The game started again and Winchester had found their feet making great passes to one another and using the space which found the cracks in the Basingstoke defence. Not only did Winchester have the possession but they also had the subs with fresh legged Richie Round ready to come on as he squared up Basingstoke’s left back ‘Specky’. With great pressure created from the whole team, it all got too much for bathroom designer Stu who decided to take on Basingstoke’s central defender for sounding like a twelve year old boy, which led to Stu receiving a yellow card and therefore a time out.
Although with ten players on the pitch, Winchester’s spirit was not diminished as from the next long corner the ball was forced into the D and with a VITAL touch from Felix, Winch’s Ranga banger Wiggles tapped the ball into the goal to make it 2-1.

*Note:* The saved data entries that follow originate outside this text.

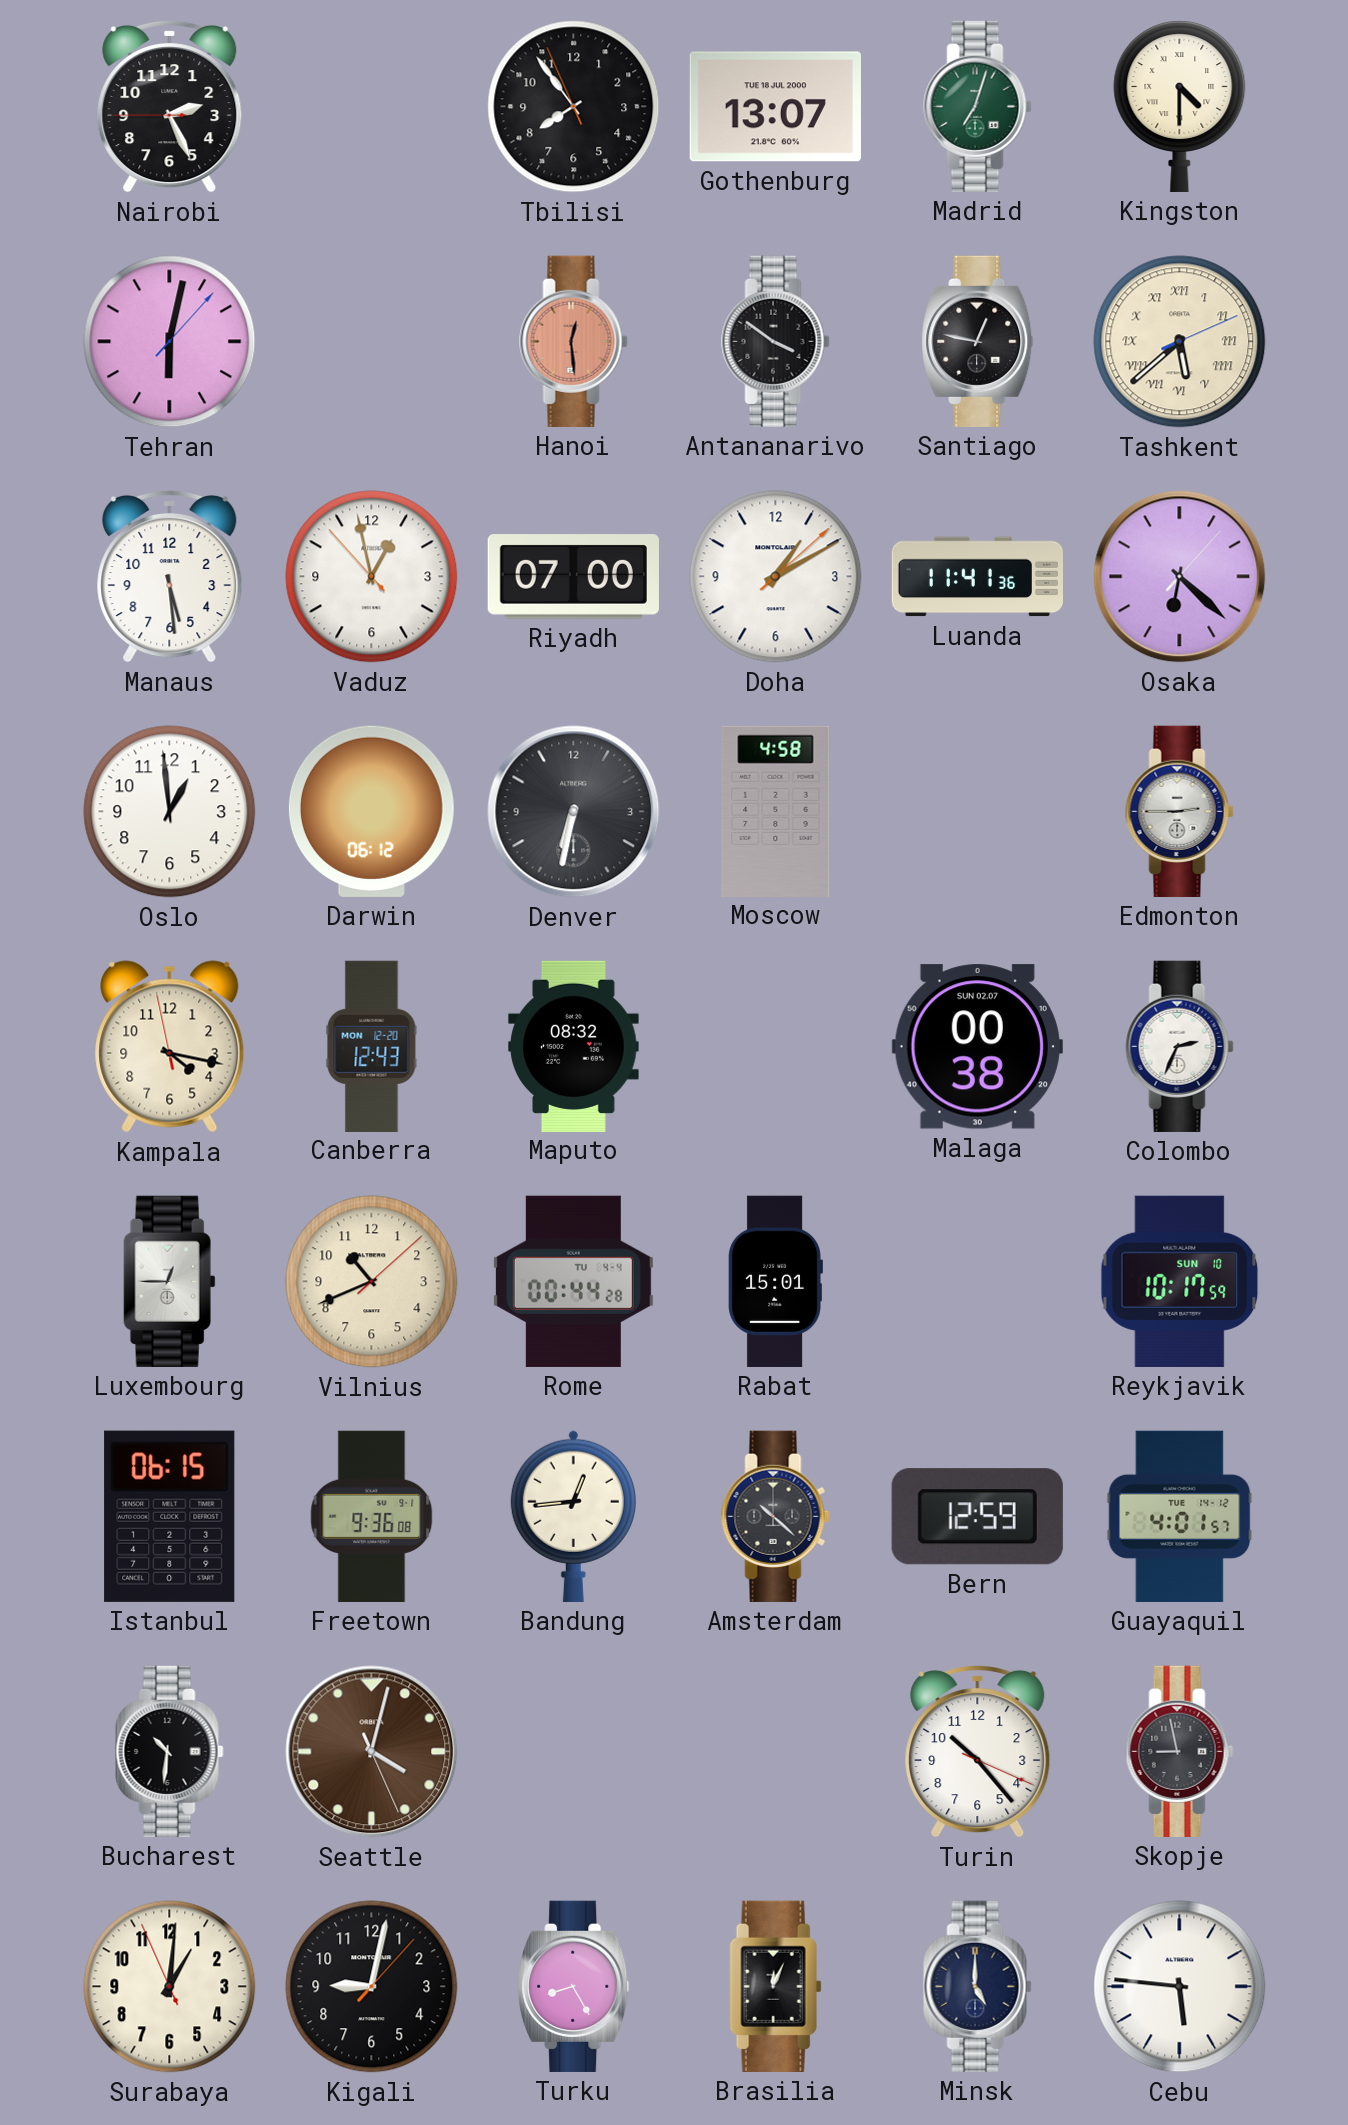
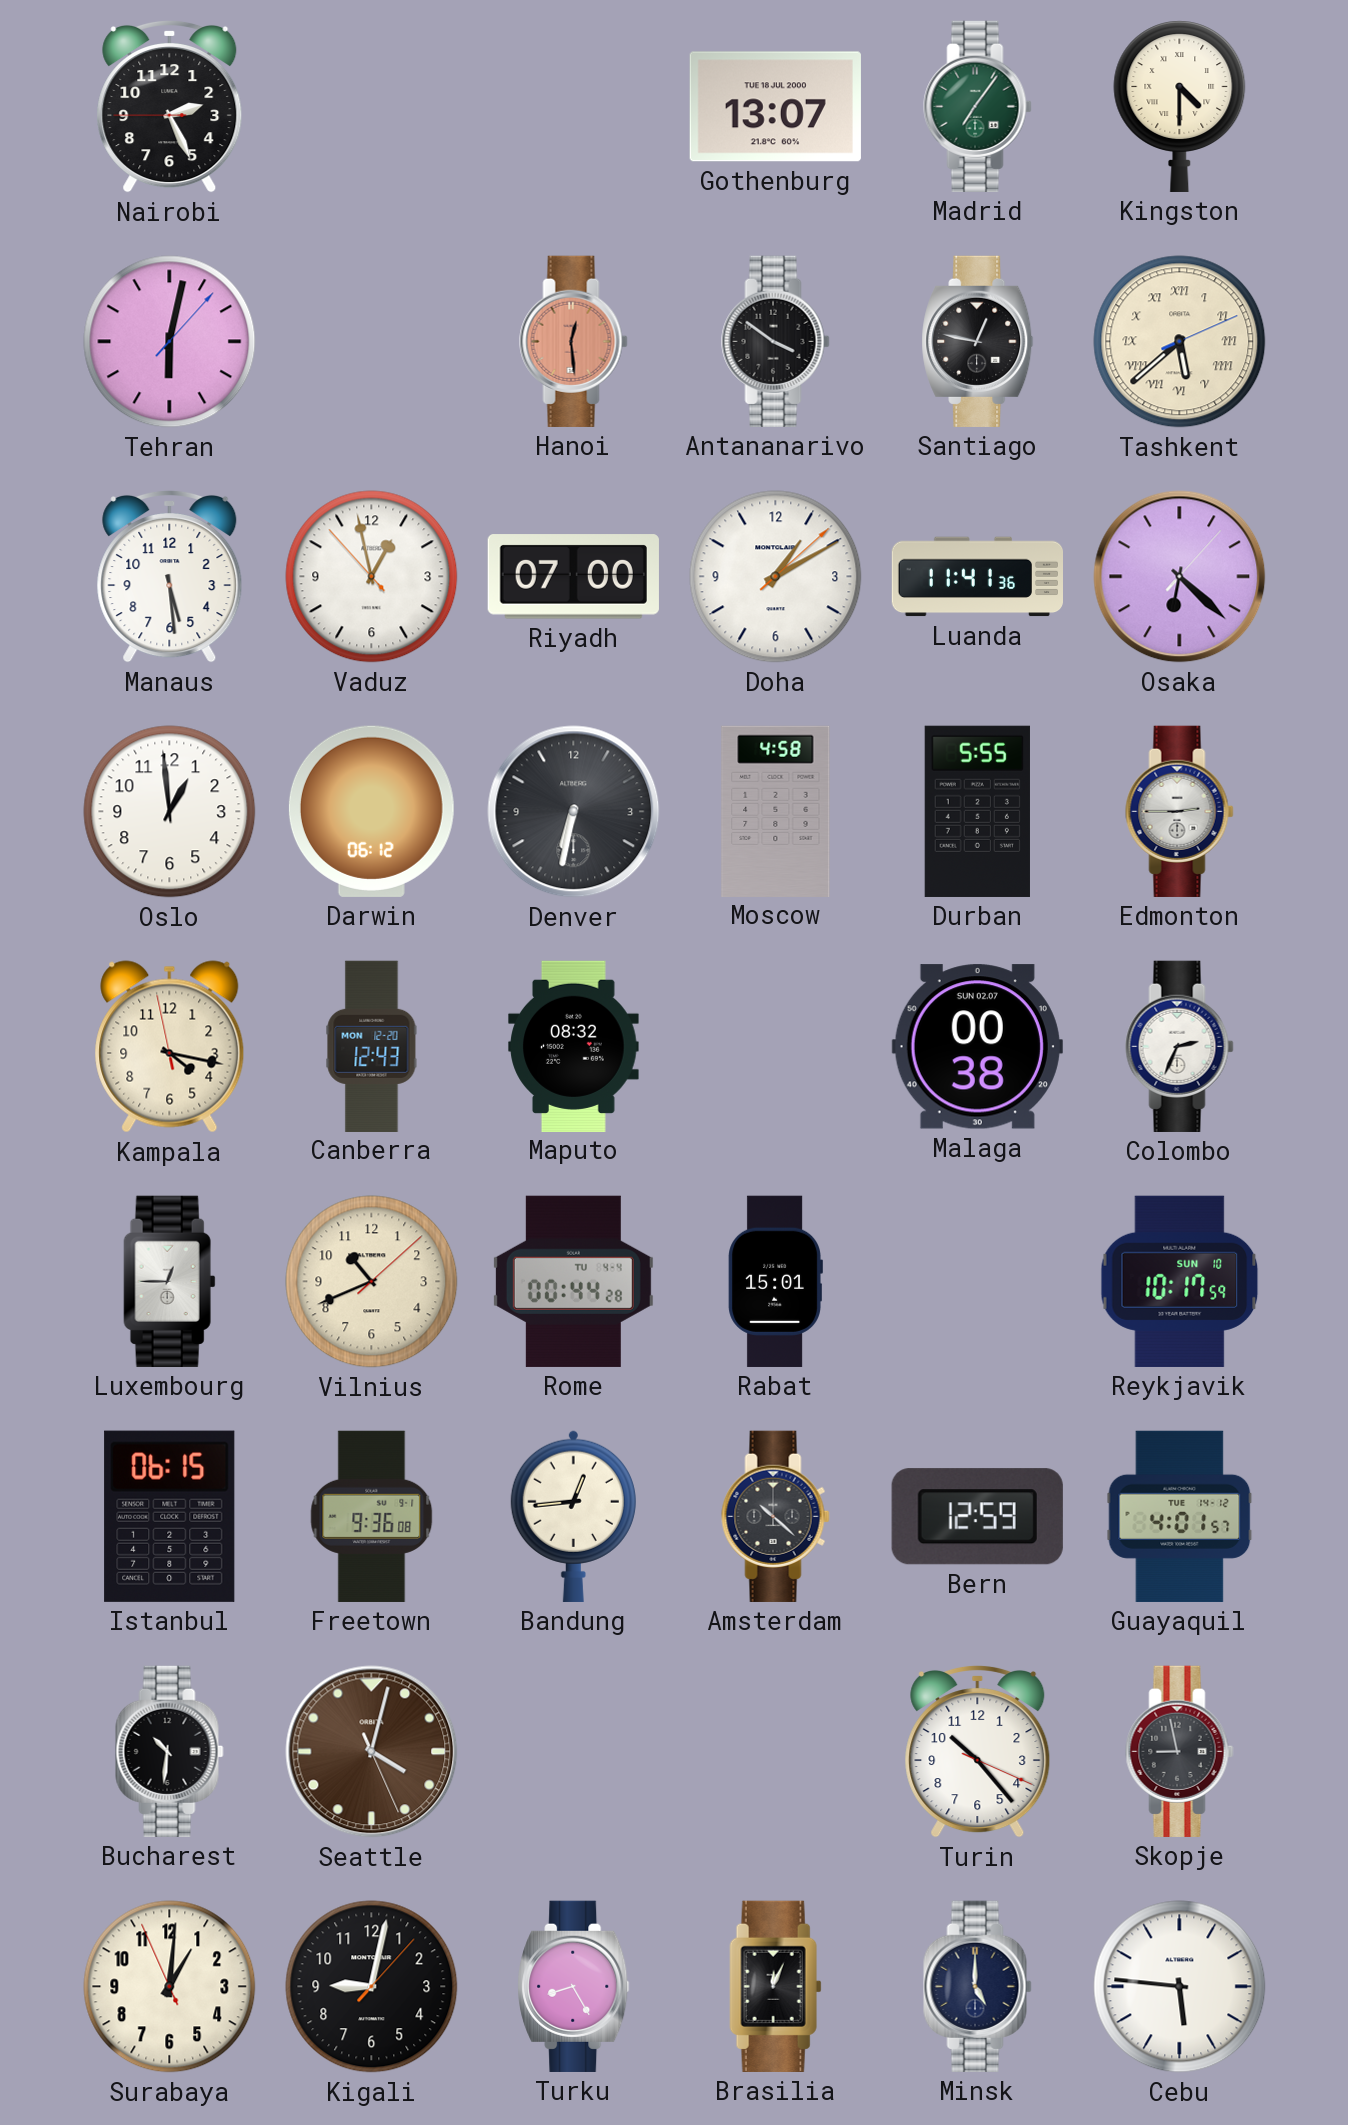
Tbilisi: 7:53 -> none
Madrid: 7:03 -> 7:06
Durban: none -> 5:55
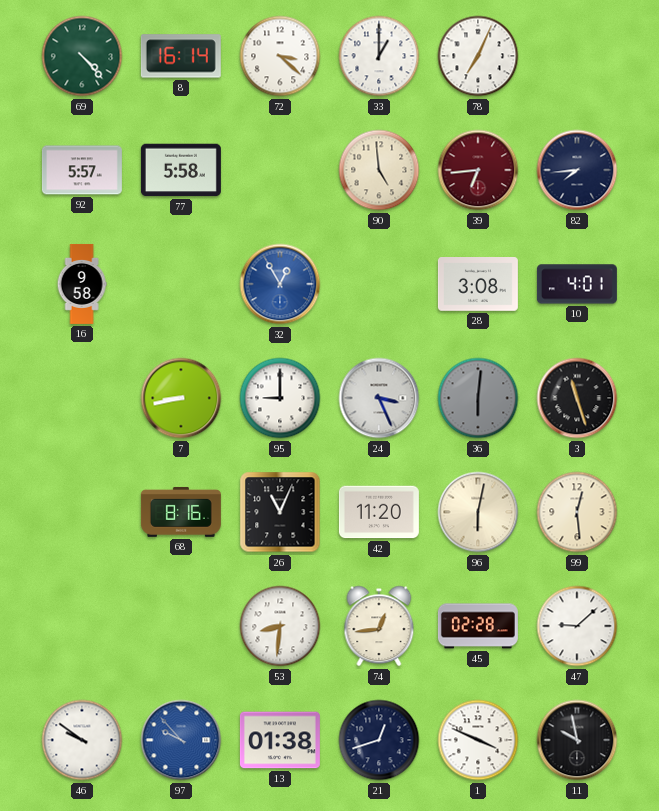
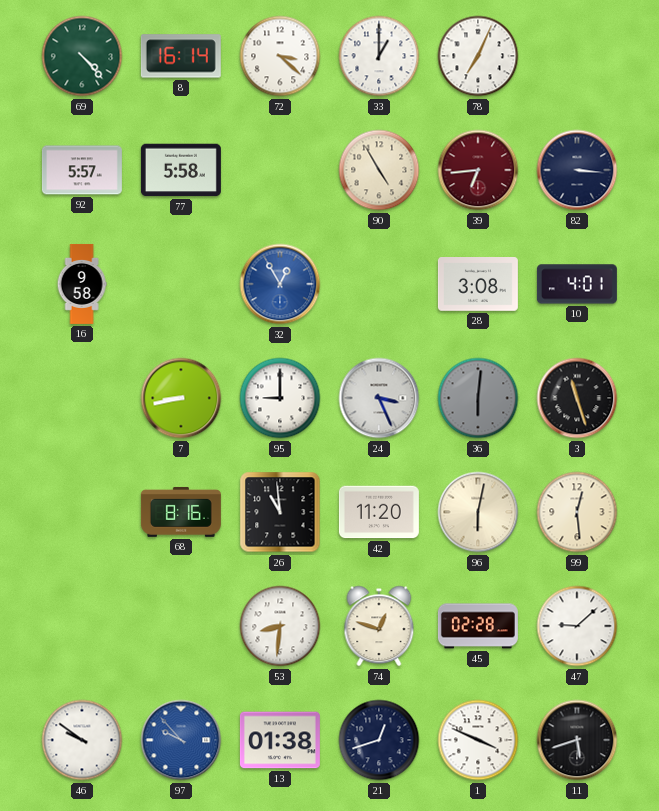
90: 4:59 -> 4:55
82: 7:44 -> 3:16
26: 11:04 -> 10:59
74: 12:44 -> 12:48
11: 9:58 -> 5:42
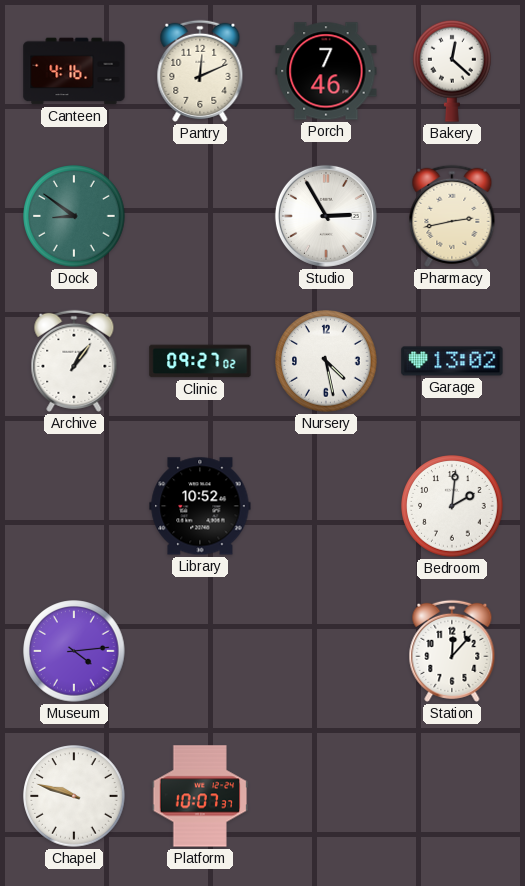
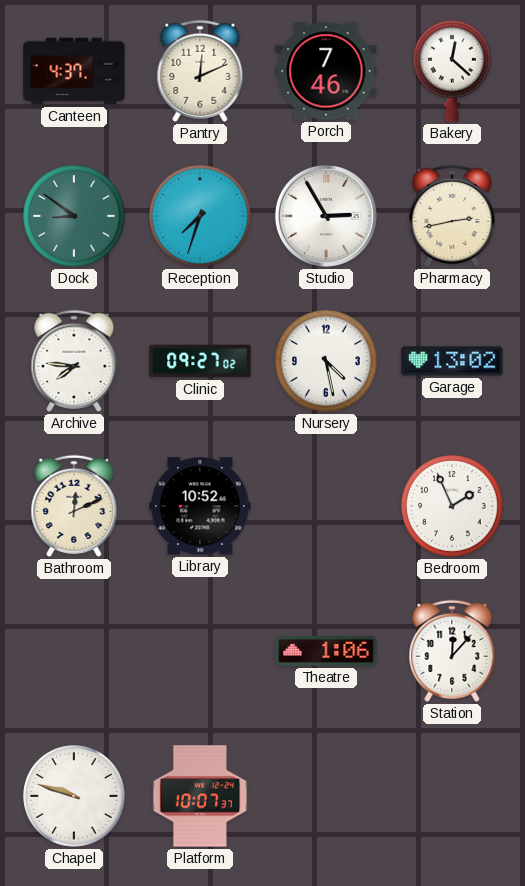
Canteen: 4:16 -> 4:37
Reception: none -> 7:33
Archive: 1:06 -> 7:46
Bathroom: none -> 12:11
Bedroom: 2:01 -> 1:56
Museum: 4:14 -> none
Theatre: none -> 1:06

Ten minutes later and Basingstoke had resulted to dirty tactics keeping the ball longer off the pitch then in their own possession. However this did not stop a determined Winchester who kept on attacking and not long after their first made it all level with a ‘classic back post goal’ from Wiggles which was received from Fernando Foyle who was thinking of his mother’s laurels at the time: 2 - 2.
With six minutes left and it all level Winchester was on the defence attempting to keep the Basingstoke attack out. A minute later and Basingstoke were rewarded a short corner after Winch’s Liam Russell completed a clean tackle. With a confused defence setting up for the short, Wiggles had forgotten to take off his teacher’s hat and took it upon himself to educate the Hampshire umpires which saw him receive a yellow too.
With only two minutes left Basingstoke had one more attack in them which led to their third goal making the Final score: 3 – 2 to Basingstoke but nobody wants to know about that about so let’s move onto the match facts…
Man of the match: Wiggles for educating Hampshire.
Dick of the day: Vallone for not taking the bins out.
Beloved defender and Oscar nominee Andy has gone missing – last seen with his Mum at a party; if you see him please call 0845 838 4699.
Like Pop-eye with Spinach, Luke Warren gets his power from Cheese twists as he likes the tangy flavour in his mouth.
When Ron isn’t in Potter’s shadow he loves a bit of fish.